TASK TO CARRY OUT. Copy out every line from the records that includes "Account".
+++++
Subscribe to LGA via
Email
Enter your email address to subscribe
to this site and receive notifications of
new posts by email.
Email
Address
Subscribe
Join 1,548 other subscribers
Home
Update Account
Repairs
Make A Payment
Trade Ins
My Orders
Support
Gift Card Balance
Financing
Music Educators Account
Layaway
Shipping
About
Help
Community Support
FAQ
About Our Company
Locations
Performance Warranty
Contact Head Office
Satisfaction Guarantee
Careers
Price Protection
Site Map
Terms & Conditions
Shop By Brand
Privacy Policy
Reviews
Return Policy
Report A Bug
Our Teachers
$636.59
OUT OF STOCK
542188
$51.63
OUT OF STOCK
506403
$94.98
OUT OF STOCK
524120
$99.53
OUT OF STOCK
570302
+++++
WRITTEN SOLUTION.
Update Account
Music Educators Account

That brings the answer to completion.